▶ **Provided material**
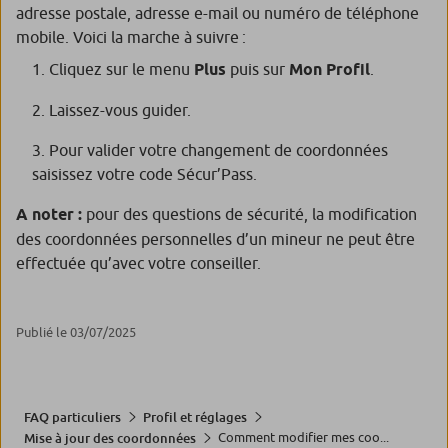
adresse postale, adresse e-mail ou numéro de téléphone
mobile. Voici la marche à suivre :
Cliquez sur le menu
Plus
puis sur
Mon Profil
.
Laissez-vous guider.
Pour valider votre changement de coordonnées
saisissez votre code Sécur’Pass.
A noter :
pour des questions de sécurité, la modification
des coordonnées personnelles d’un mineur ne peut être
effectuée qu’avec votre conseiller.
Publié le 03/07/2025
FAQ particuliers
Profil et réglages
Comment modifier mes coo...
Mise à jour des coordonnées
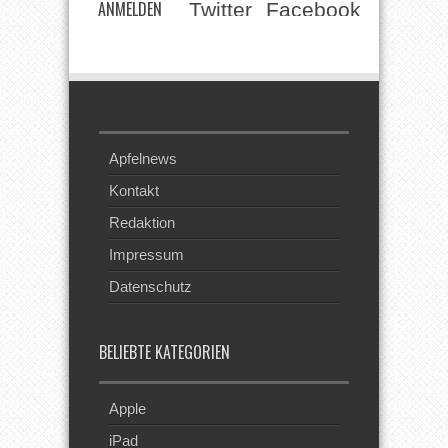
ANMELDEN
Twitter
Facebook
Beim RSS
Feed
Apfelnews
Kontakt
Redaktion
Impressum
Datenschutz
BELIEBTE KATEGORIEN
Apple
iPad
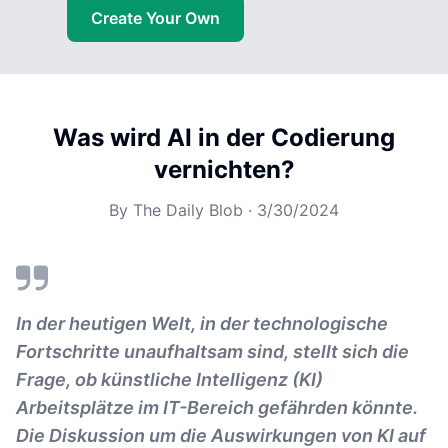
Create Your Own
Was wird AI in der Codierung
vernichten?
By
The Daily Blob
·
3/30/2024
In der heutigen Welt, in der technologische
Fortschritte unaufhaltsam sind, stellt sich die
Frage, ob künstliche Intelligenz (KI)
Arbeitsplätze im IT-Bereich gefährden könnte.
Die Diskussion um die Auswirkungen von KI auf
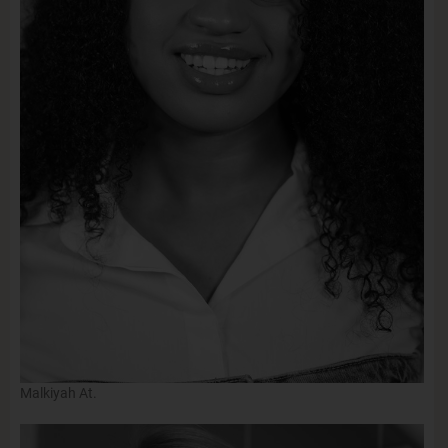
Malkiyah At.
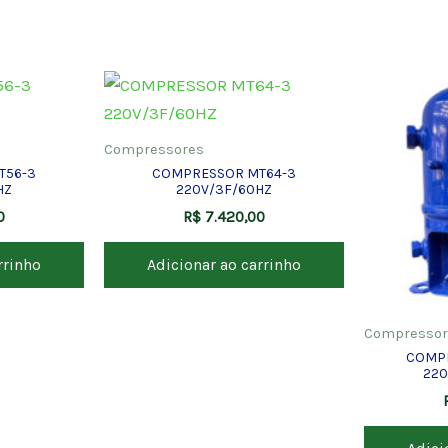
Compressores
T56-3
COMPRESSOR MT64-3
HZ
220V/3F/60HZ
0
R$
7.420,00
rrinho
Adicionar ao carrinho
Compressor
COMPR
220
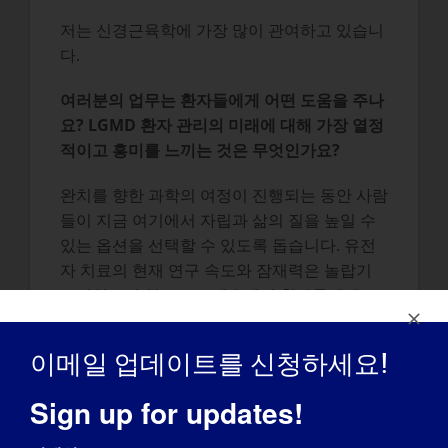
저는 신경근육학에 가장 많이 관여하고 있습니
다.
여러분의 업무는 환자들에게 어떤 도움을 주나
요? LGMD 환자 관리의 미래에 대해 가장 열정
적이고 흥미를 느끼는 것은 무엇인가요?
완치를 향한 과학의 여정이 진행되는 동안 사람
들이 지금 여기에서 자립과 삶의 질을 높일 수
있는 옵션을 선택할 수 있도록 돕습니다. 유전
자 치료의 현재 연구 속도와 잠재력은 놀랍기
그지없으며 앞으로도 계속해서 환자들에게 도
움이 될 것입니다.
이메일 업데이트를 신청하세요!
LGMD 환자에게 서비스를 제공하는 NMD 클
리닉에 대해 환자 및 LGMD에 관심이 있는 사
Sign up for updates!
람들이 알았으면 하는 것은 무엇인가요?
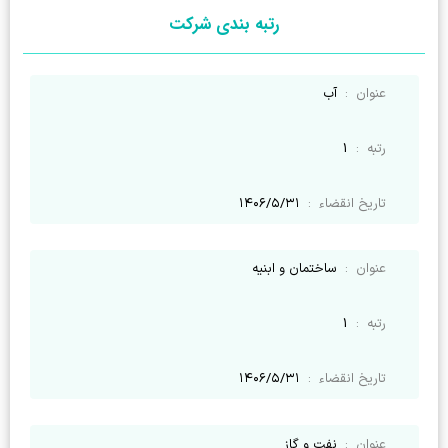
رتبه بندی شرکت
عنوان
:
آب
رتبه
:
1
تاریخ انقضاء
:
۱۴۰۶/۵/۳۱
عنوان
:
ساختمان و ابنیه
رتبه
:
1
تاریخ انقضاء
:
۱۴۰۶/۵/۳۱
عنوان
:
نفت و گاز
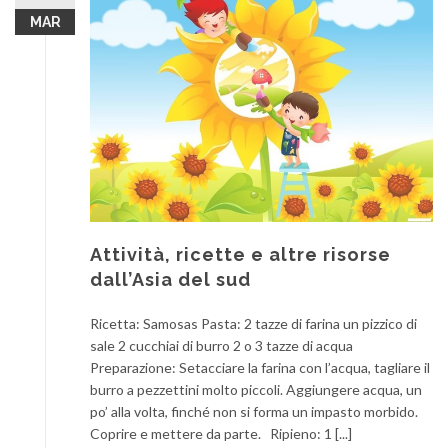
MAR
Attività, ricette e altre risorse
dall’Asia del sud
Ricetta: Samosas Pasta: 2 tazze di farina un pizzico di
sale 2 cucchiai di burro 2 o 3 tazze di acqua
Preparazione: Setacciare la farina con l’acqua, tagliare il
burro a pezzettini molto piccoli. Aggiungere acqua, un
po’ alla volta, finché non si forma un impasto morbido.
Coprire e mettere da parte. Ripieno: 1 [...]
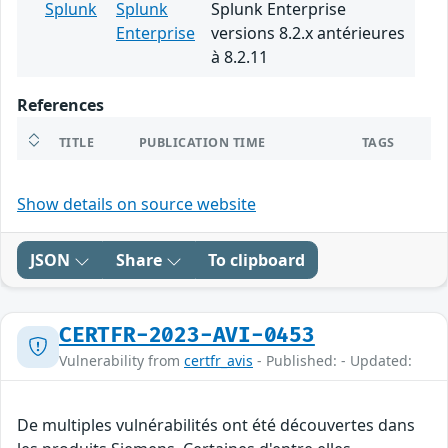
Splunk
Splunk
Splunk Enterprise
Enterprise
versions 8.2.x antérieures
à 8.2.11
References
TITLE
PUBLICATION TIME
TAGS
Show details on source website
JSON
Share
To clipboard
CERTFR-2023-AVI-0453
Vulnerability from
certfr_avis
- Published: - Updated:
De multiples vulnérabilités ont été découvertes dans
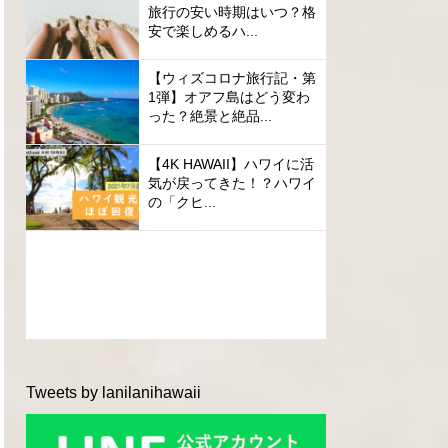
旅行の安い時期はいつ？格
安で楽しめるハ...
【ウィズコロナ旅行記・第
1弾】オアフ島はどう変わ
った？絶景と絶品...
【4K HAWAII】ハワイに活
気が戻ってきた！？ハワイ
の「クヒ...
Tweets by lanilanihawaii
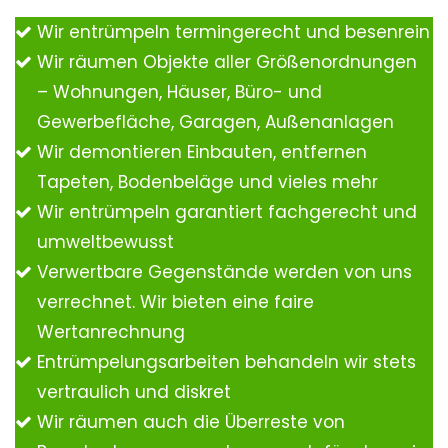
Wir entrümpeln termingerecht und besenrein
Wir räumen Objekte aller Größenordnungen
– Wohnungen, Häuser, Büro- und
Gewerbefläche, Garagen, Außenanlagen
Wir demontieren Einbauten, entfernen
Tapeten, Bodenbeläge und vieles mehr
Wir entrümpeln garantiert fachgerecht und
umweltbewusst
Verwertbare Gegenstände werden von uns
verrechnet. Wir bieten eine faire
Wertanrechnung
Entrümpelungsarbeiten behandeln wir stets
vertraulich und diskret
Wir räumen auch die Überreste von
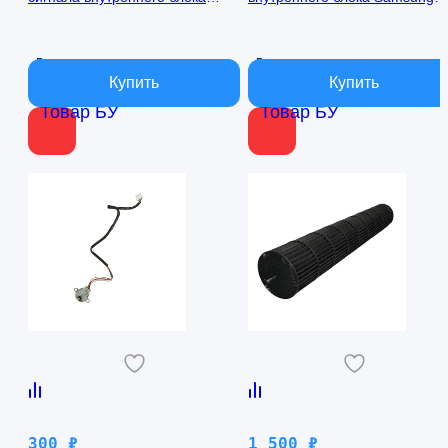
кондиционера Samsung
AQ09TFBN RPG15C-1
AQ09TFBN db41-01017a
В наличии
В наличии
Товар БУ
Товар БУ
300
₽
1 500
₽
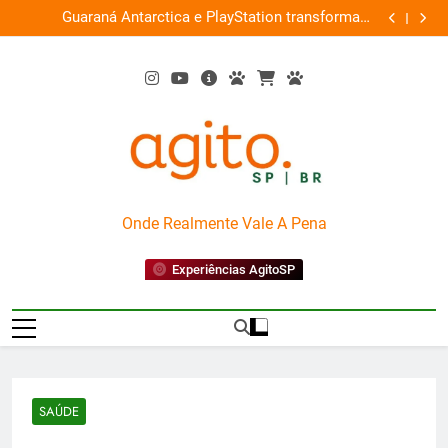
Skip
ce
Guaraná Antarctica e PlayStation transformam
Busch Gard
0%
to
shopping em arena gamer gratuita
content
AgitoSP
Onde Realmente Vale A Pena
Experiências AgitoSP
SAÚDE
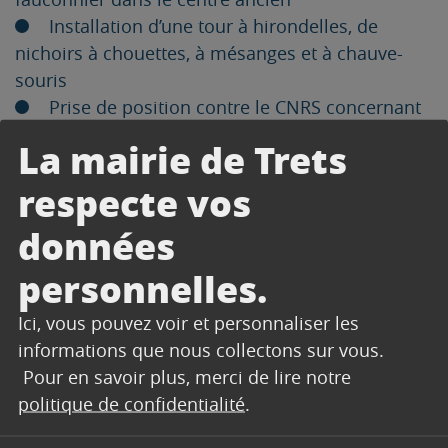
Installation d’une tour à hirondelles, de
nichoirs à chouettes, à mésanges et à chauve-
souris
Prise de position contre le CNRS concernant
l’agrandissement du centre de primates de
La mairie de Trets
Rousset.
Validation de la commune pour l’installation
respecte vos
sur le territoire de la commune de l’Arche des
données
Fauves
Capture et déplacement des pigeons
personnelles.
1 conférence sur les chiens de protection de
Ici, vous pouvez voir et personnaliser les
troupeaux en partenariat avec le PNR de la
informations que nous collectons sur vous.
Sainte-Baume
Pour en savoir plus, merci de lire notre
3 conférences sur le comportement canin
politique de confidentialité
.
dans le cadre de la Fête du Chien
1 réunion publique sur les chats errants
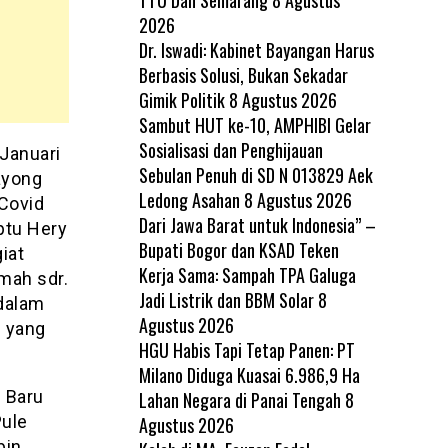
2026
Dr. Iswadi: Kabinet Bayangan Harus
Berbasis Solusi, Bukan Sekadar
Gimik Politik
8 Agustus 2026
Sambut HUT ke-10, AMPHIBI Gelar
Sosialisasi dan Penghijauan
 Januari
Sebulan Penuh di SD N 013829 Aek
ayong
Ledong Asahan
8 Agustus 2026
Covid
Dari Jawa Barat untuk Indonesia” –
ptu Hery
Bupati Bogor dan KSAD Teken
iat
Kerja Sama: Sampah TPA Galuga
mah sdr.
Jadi Listrik dan BBM Solar
8
 dalam
Agustus 2026
g yang
HGU Habis Tapi Tetap Panen: PT
Milano Diduga Kuasai 6.986,9 Ha
 Baru
Lahan Negara di Panai Tengah
8
Pule
Agustus 2026
bin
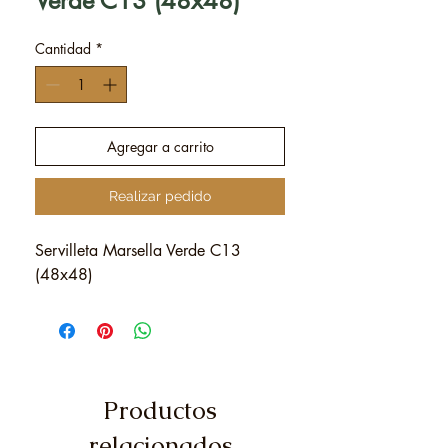
Verde C13 (48x48)
Cantidad
*
Agregar a carrito
Realizar pedido
Servilleta Marsella Verde C13
(48x48)
Productos
relacionados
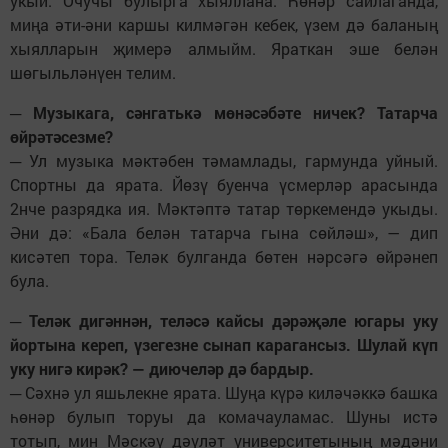
укый. Очучы булырга хыяллана. Һөнәр сайлаганда,
миңа әти-әни каршы килмәгән кебек, үзем дә баланың
хыялларын җимерә алмыйм. Яраткан эше белән
шөгыльләнүен телим.
─ Музыкага, сәнгатькә мөнәсәбәте ничек? Татарча
өйрәтәсезме?
─ Ул музыка мәктәбен тәмамлады, гармунда уйный.
Спортны да ярата. Йөзү буенча үсмерләр арасында
2нче разрядка ия. Мәктәптә татар төркемендә укыды.
Әни дә: «Бала белән татарча гына сөйләш», — дип
кисәтеп тора. Теләк булганда бөтен нәрсәгә өйрәнеп
була.
─ Теләк дигәннән, теләсә кайсы дәрәҗәле югары уку
йортына кереп, үзегезне сынап карагансыз. Шулай күп
уку нигә кирәк? — диючеләр дә бардыр.
─ Сәхнә ул яшьлекне ярата. Шуңа күрә киләчәккә башка
һөнәр булып торуы да комачауламас. Шуны истә
тотып, мин Мәскәү дәүләт университетының мәдәни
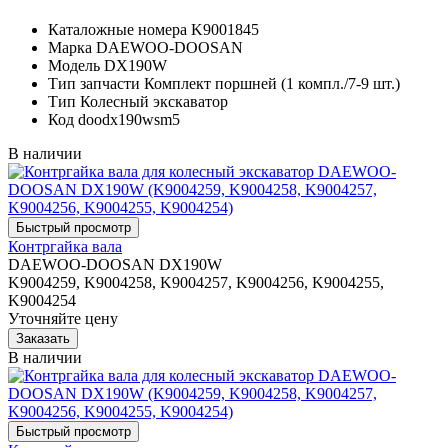
Каталожные номера
K9001845
Марка
DAEWOO-DOOSAN
Модель
DX190W
Тип запчасти
Комплект поршней (1 компл./7-9 шт.)
Тип
Колесный экскаватор
Код
doodx190wsm5
В наличии
Контргайка вала
DAEWOO-DOOSAN DX190W
K9004259, K9004258, K9004257, K9004256, K9004255,
K9004254
Уточняйте цену
В наличии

▶ **Problem to work on**
Leave the pictures out and print the whole listing precisely.

▶ **Completed exercise**
adresse postale, adresse e-mail ou numéro de téléphone
mobile. Voici la marche à suivre :
Cliquez sur le menu
Plus
puis sur
Mon Profil
.
Laissez-vous guider.
Pour valider votre changement de coordonnées
saisissez votre code Sécur’Pass.
A noter :
pour des questions de sécurité, la modification
des coordonnées personnelles d’un mineur ne peut être
effectuée qu’avec votre conseiller.
Publié le 03/07/2025
FAQ particuliers
Profil et réglages
Comment modifier mes coo...
Mise à jour des coordonnées
ANMELDEN
Twitter
Facebook
Beim RSS
Feed
Apfelnews
Kontakt
Redaktion
Impressum
Datenschutz
BELIEBTE KATEGORIEN
Apple
iPad
Create Your Own
Was wird AI in der Codierung
vernichten?
By
The Daily Blob
·
3/30/2024
In der heutigen Welt, in der technologische
Fortschritte unaufhaltsam sind, stellt sich die
Frage, ob künstliche Intelligenz (KI)
Arbeitsplätze im IT-Bereich gefährden könnte.
Die Diskussion um die Auswirkungen von KI auf
Malkiyah At.
Compressores
T56-3
COMPRESSOR MT64-3
HZ
220V/3F/60HZ
0
R$
7.420,00
rrinho
Adicionar ao carrinho
Compressor
COMPR
220
저는 신경근육학에 가장 많이 관여하고 있습니
다.
여러분의 업무는 환자들에게 어떤 도움을 주나
요? LGMD 환자 관리의 미래에 대해 가장 열정
적이고 흥미를 느끼는 것은 무엇인가요?
완치를 향한 과학의 여정이 진행되는 동안 사람
들이 지금 여기에서 자립과 삶의 질을 높일 수
있는 옵션을 선택할 수 있도록 돕습니다. 유전
자 치료의 현재 연구 속도와 잠재력은 놀랍기
그지없으며 앞으로도 계속해서 환자들에게 도
움이 될 것입니다.
이메일 업데이트를 신청하세요!
LGMD 환자에게 서비스를 제공하는 NMD 클
리닉에 대해 환자 및 LGMD에 관심이 있는 사
Sign up for updates!
람들이 알았으면 하는 것은 무엇인가요?
رتبه بندی شرکت
عنوان
:
آب
رتبه
:
1
تاریخ انقضاء
:
۱۴۰۶/۵/۳۱
عنوان
:
ساختمان و ابنیه
رتبه
:
1
تاریخ انقضاء
:
۱۴۰۶/۵/۳۱
عنوان
:
نفت و گاز
MAR
Attività, ricette e altre risorse
dall’Asia del sud
Ricetta: Samosas Pasta: 2 tazze di farina un pizzico di
sale 2 cucchiai di burro 2 o 3 tazze di acqua
Preparazione: Setacciare la farina con l’acqua, tagliare il
burro a pezzettini molto piccoli. Aggiungere acqua, un
po’ alla volta, finché non si forma un impasto morbido.
Coprire e mettere da parte. Ripieno: 1 [...]
Splunk
Splunk
Splunk Enterprise
Enterprise
versions 8.2.x antérieures
à 8.2.11
References
TITLE
PUBLICATION TIME
TAGS
Show details on source website
JSON
Share
To clipboard
CERTFR-2023-AVI-0453
Vulnerability from
certfr_avis
- Published: - Updated:
De multiples vulnérabilités ont été découvertes dans
旅行の安い時期はいつ？格
安で楽しめるハ...
【ウィズコロナ旅行記・第
1弾】オアフ島はどう変わ
った？絶景と絶品...
【4K HAWAII】ハワイに活
気が戻ってきた！？ハワイ
の「クヒ...
Tweets by lanilanihawaii
Wir entrümpeln termingerecht und besenrein
Wir räumen Objekte aller Größenordnungen
– Wohnungen, Häuser, Büro- und
Gewerbefläche, Garagen, Außenanlagen
Wir demontieren Einbauten, entfernen
Tapeten, Bodenbeläge und vieles mehr
Wir entrümpeln garantiert fachgerecht und
umweltbewusst
Verwertbare Gegenstände werden von uns
verrechnet. Wir bieten eine faire
Wertanrechnung
Entrümpelungsarbeiten behandeln wir stets
vertraulich und diskret
Wir räumen auch die Überreste von
кондиционера Samsung
AQ09TFBN RPG15C-1
AQ09TFBN db41-01017a
В наличии
В наличии
Товар БУ
Товар БУ
300
₽
1 500
₽
Skip
ce
Guaraná Antarctica e PlayStation transformam
Busch Gard
0%
to
shopping em arena gamer gratuita
content
AgitoSP
Onde Realmente Vale A Pena
Experiências AgitoSP
SAÚDE
Installation d’une tour à hirondelles, de
nichoirs à chouettes, à mésanges et à chauve-
souris
Prise de position contre le CNRS concernant
l’agrandissement du centre de primates de
La mairie de Trets
Rousset.
Validation de la commune pour l’installation
respecte vos
sur le territoire de la commune de l’Arche des
données
Fauves
Capture et déplacement des pigeons
personnelles.
1 conférence sur les chiens de protection de
Ici, vous pouvez voir et personnaliser les
troupeaux en partenariat avec le PNR de la
informations que nous collectons sur vous.
Sainte-Baume
Pour en savoir plus, merci de lire notre
3 conférences sur le comportement canin
politique de confidentialité
.
dans le cadre de la Fête du Chien
1 réunion publique sur les chats errants
2026
Dr. Iswadi: Kabinet Bayangan Harus
Berbasis Solusi, Bukan Sekadar
Gimik Politik
8 Agustus 2026
Sambut HUT ke-10, AMPHIBI Gelar
Sosialisasi dan Penghijauan
 Januari
Sebulan Penuh di SD N 013829 Aek
ayong
Ledong Asahan
8 Agustus 2026
Covid
Dari Jawa Barat untuk Indonesia” –
ptu Hery
Bupati Bogor dan KSAD Teken
iat
Kerja Sama: Sampah TPA Galuga
mah sdr.
Jadi Listrik dan BBM Solar
8
 dalam
Agustus 2026
g yang
HGU Habis Tapi Tetap Panen: PT
Milano Diduga Kuasai 6.986,9 Ha
 Baru
Lahan Negara di Panai Tengah
8
Pule
Agustus 2026
bin
Verde C13 (48x48)
Cantidad
*
Agregar a carrito
Realizar pedido
Servilleta Marsella Verde C13
(48x48)
Productos
relacionados
укый. Очучы булырга хыяллана. Һөнәр сайлаганда,
миңа әти-әни каршы килмәгән кебек, үзем дә баланың
хыялларын җимерә алмыйм. Яраткан эше белән
шөгыльләнүен телим.
─ Музыкага, сәнгатькә мөнәсәбәте ничек? Татарча
өйрәтәсезме?
─ Ул музыка мәктәбен тәмамлады, гармунда уйный.
Спортны да ярата. Йөзү буенча үсмерләр арасында
2нче разрядка ия. Мәктәптә татар төркемендә укыды.
Әни дә: «Бала белән татарча гына сөйләш», — дип
кисәтеп тора. Теләк булганда бөтен нәрсәгә өйрәнеп
була.
─ Теләк дигәннән, теләсә кайсы дәрәҗәле югары уку
йортына кереп, үзегезне сынап карагансыз. Шулай күп
уку нигә кирәк? — диючеләр дә бардыр.
─ Сәхнә ул яшьлекне ярата. Шуңа күрә киләчәккә башка
һөнәр булып торуы да комачауламас. Шуны истә
тотып, мин Мәскәү дәүләт университетының мәдәни
Каталожные номера
K9001845
Марка
DAEWOO-DOOSAN
Модель
DX190W
Тип запчасти
Комплект поршней (1 компл./7-9 шт.)
Тип
Колесный экскаватор
Код
doodx190wsm5
В наличии
Контргайка вала
DAEWOO-DOOSAN DX190W
K9004259, K9004258, K9004257, K9004256, K9004255,
K9004254
Уточняйте цену
В наличии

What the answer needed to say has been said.